The first household expenditure survey was an extension of the National Food Survey, which recently celebrated its seventy-fifth birthday. Introducing a household expenditure survey that collected information on all types of household expenditure enabled the Government to improve the measure of inflation and also provided expenditure information in relation to income and family circumstances. This remains an important function of the LCFS – although the prices that feed into the consumer inflation figures are collected separately, data from this survey do feed into the annual review of the basket of goods and services. This ensures that the weights we use to calculate the CPIH reflect up-to-date spending patterns.
Of course, the country has changed a great deal since 1957, and our spending habits with it. These days, ONS publishes the Family Spending results on an internationally-comparable basis – the Classification of Individual Consumption by Purpose system, or ‘COICOP’ to its friends. Back then, though, we used a different system of spending categories, the so-called Family Expenditure Survey or ‘FES’ system. This, then, is what we need to use to make meaningful comparisons between today’s data and those from 1957.
Over this period, on the FES basis the proportion of total expenditure on housing has doubled during the last 60 years, from 9% to 18%. On the other hand, the proportion of total spending that went on food has halved (33% to 16%), as has the proportion on clothing (10% to 5%). In 1957, average weekly household expenditure on tobacco made up 6% of total spending. By 2017, this had fallen to 1%, mirroring the downward trend seen in the number of people who smoke in Great Britain. Spending on alcohol first rose and then declined over the 60-year period. In 1957, the proportion of total expenditure on alcohol was 3%, before rising to 5% in the 1970s and 1980s. This then declined, with the most recent data showing that the proportion of total expenditure on alcohol was 3% – the same as 1957.
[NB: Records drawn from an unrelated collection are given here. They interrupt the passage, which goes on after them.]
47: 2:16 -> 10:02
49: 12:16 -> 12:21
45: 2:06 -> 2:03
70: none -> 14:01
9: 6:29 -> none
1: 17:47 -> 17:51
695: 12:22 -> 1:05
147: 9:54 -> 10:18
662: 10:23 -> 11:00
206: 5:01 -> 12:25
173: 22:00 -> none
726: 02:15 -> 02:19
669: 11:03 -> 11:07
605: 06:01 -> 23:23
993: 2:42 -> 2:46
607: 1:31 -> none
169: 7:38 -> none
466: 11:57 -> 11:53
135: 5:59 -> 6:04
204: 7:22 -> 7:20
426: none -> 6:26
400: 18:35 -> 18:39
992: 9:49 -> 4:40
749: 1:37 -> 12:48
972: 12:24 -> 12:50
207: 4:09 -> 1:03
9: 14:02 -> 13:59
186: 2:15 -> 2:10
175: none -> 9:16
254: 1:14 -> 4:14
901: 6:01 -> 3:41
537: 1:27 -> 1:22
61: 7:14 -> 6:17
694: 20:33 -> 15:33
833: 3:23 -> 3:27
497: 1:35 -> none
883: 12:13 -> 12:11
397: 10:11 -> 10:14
Naturally, given the revolution in IT there has been since 1957, the way that ONS interviewers work has changed too. No longer do they use pen and clipboard to fill in paper forms – on some of our surveys, tablet computers have displaced even the older-style laptops. But one aspect of the LCFS mirrors the way it was done back in 1957: we ask all members of those households who agree to help our survey to fill in a spending diary for a fortnight. These days, we even ask the children down to the age of seven how they spend their pocket money! We realise that this is more of a commitment than any of our other household surveys, which like the LCFS are all voluntary, which is why we continue to be indebted to all the members of the 375,000 households that have taken part.